Like more than half of the workforce on the Black Sea peninsula, Kirichenko’s livelihood depends on a steady influx of Russian tourists during its balmy summer months.
But with hotels and beaches closed, and few Russians able to travel and willing to observe a two-week quarantine upon their arrival, businesses and people reliant on Crimea’s tourism industry fear bankruptcy.
“If people come at all, they might trickle in at the end of July or in August,” said Kirichenko, who has begun delivering food to compensate for her empty 30-bed hostel in Sudak on Crimea’s southern coast.
“This won’t be a livelihood, but a hobby.”
Mriya Resort & SPA, another hotel located in the resort city of Yalta, has estimated it will lose 27% of its annual revenue even if it is authorised to reopen next month.
As much as half of Crimea’s tourism-oriented businesses could close down or go bankrupt by 2021 if this year’s tourist season doesn’t take place because of the coronavirus, said Pavel Lebedev, an official from the Russian Union of Industrialists and Entrepreneurs and Ukraine’s former defence minister.
The peninsula had as of Thursday recorded 447 coronavirus cases and four deaths.

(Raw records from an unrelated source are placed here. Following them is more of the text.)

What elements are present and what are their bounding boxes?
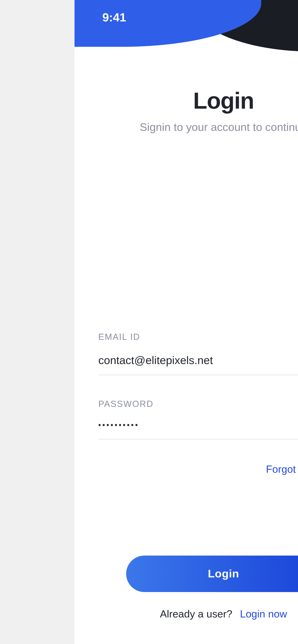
email-group: EMAIL ID [98, 332, 298, 375]
page-title: Login [98, 87, 298, 114]
status-bar: 9:41 [75, 0, 298, 35]
email-field[interactable] [98, 350, 298, 375]
login-form: EMAIL ID PASSWORD •••••••••• Forgot pass… [98, 332, 298, 476]
bottom-actions: Login Already a user? Login now [98, 556, 298, 620]
forgot-password-link[interactable]: Forgot password? [266, 463, 298, 475]
status-time: 9:41 [102, 11, 126, 24]
password-group: PASSWORD •••••••••• [98, 399, 298, 440]
content-area: Login Signin to your account to continue… [75, 87, 298, 476]
password-label: PASSWORD [98, 399, 298, 409]
header-decoration: 9:41 [75, 0, 298, 52]
already-user-text: Already a user? [160, 608, 232, 620]
title-section: Login Signin to your account to continue [98, 87, 298, 134]
login-button[interactable]: Login [126, 556, 298, 592]
email-label: EMAIL ID [98, 332, 298, 342]
forgot-password-row: Forgot password? [98, 463, 298, 476]
signup-row: Already a user? Login now [98, 608, 298, 620]
login-screen: 9:41 [75, 0, 298, 644]
login-now-link[interactable]: Login now [240, 608, 287, 620]
page-subtitle: Signin to your account to continue [98, 121, 298, 134]
password-field[interactable]: •••••••••• [98, 417, 298, 440]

Known as for its jagged coastline and mild climate, Crimea was a favoured destination for 19th century Russian nobility and for Soviet workers’ state-funded holidays.
Moscow’s annexation of Crimea in 2014, which led to a flurry of Western sanctions against Russia, marked a drastic shift in the peninsula’s tourism landscape as it had to reorient itself towards the Russian market.
Russian authorities have invested heavily in linking the peninsula to southern Russia, including by building a massive road and rail bridge.
“Our main task this year is to survive, not to make a profit,” said Natalia Stambulskaya, head of Crimea’s association of small hotels.